Me enlazo a la tierra y se detienen los montes que estaban pasando en el momento, se detienen los pequeños gorjeos de los pájaros cantadores fúnebres, y mi cuerpo pasa, quizás hasta llegar a Farinelli, por vidrio, agua, silbos y chirridos.
El silencio, claro, desenmascarándolo, es la quietud de mi memoria.
Preciosa esa quietud: estoy en ella, en lo alto, en lo que brota del paisaje, y como cazadora devoro, como sin importarme qué, si ramas, si sentidos, sentimientos, y sueño sueños elevándose donde quemo gorriones en páginas que quiero escribir en el futuro: gorriones que ahora están vivos en la palma de mi mano.

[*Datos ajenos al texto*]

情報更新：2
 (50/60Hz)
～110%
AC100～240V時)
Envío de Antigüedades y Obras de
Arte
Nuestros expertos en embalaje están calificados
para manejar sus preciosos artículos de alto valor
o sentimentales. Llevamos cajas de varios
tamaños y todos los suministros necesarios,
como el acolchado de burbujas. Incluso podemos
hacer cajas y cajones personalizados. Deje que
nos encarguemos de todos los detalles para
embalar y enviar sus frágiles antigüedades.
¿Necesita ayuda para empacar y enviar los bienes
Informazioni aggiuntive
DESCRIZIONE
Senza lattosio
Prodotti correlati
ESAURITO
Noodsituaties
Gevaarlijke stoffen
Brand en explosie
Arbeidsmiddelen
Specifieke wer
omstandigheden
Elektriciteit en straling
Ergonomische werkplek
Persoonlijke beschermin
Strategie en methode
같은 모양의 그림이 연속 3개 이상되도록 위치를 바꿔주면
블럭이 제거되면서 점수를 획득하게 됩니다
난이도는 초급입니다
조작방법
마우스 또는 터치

Y al confundir en este éxtasis gorriones con papeles escritos, quiero escribir de nuevo todo lo que escribí, en mi vida, todo lo que dibujé con varias letras, porque siento el sonido del silencio y, con toda modestia, he descubierto la verdad.
Escuchen esta verdad, amigos, que la doy porque no fue mía nunca sino de la vida solamente:
el mundo está hecho de palabras y de vestidos, ningún ser humano puede ver lo que no tiene nombre ni lo que está desnudo: por eso nos impresionan las rosas… Rosa es palabra, pero tan pequeña que apenas si molesta al silencio, y sus vestidos son tan evidentes que ella sólo es vestidos, es decir, que ella sólo es vacío.
Les mando todas las rosas de mi jardín, y algunos abrazos en el césped, y les hago un pedido: ¿alguno de ustedes podría revelarme quién es “Hathos, la señora de la turquesa?”.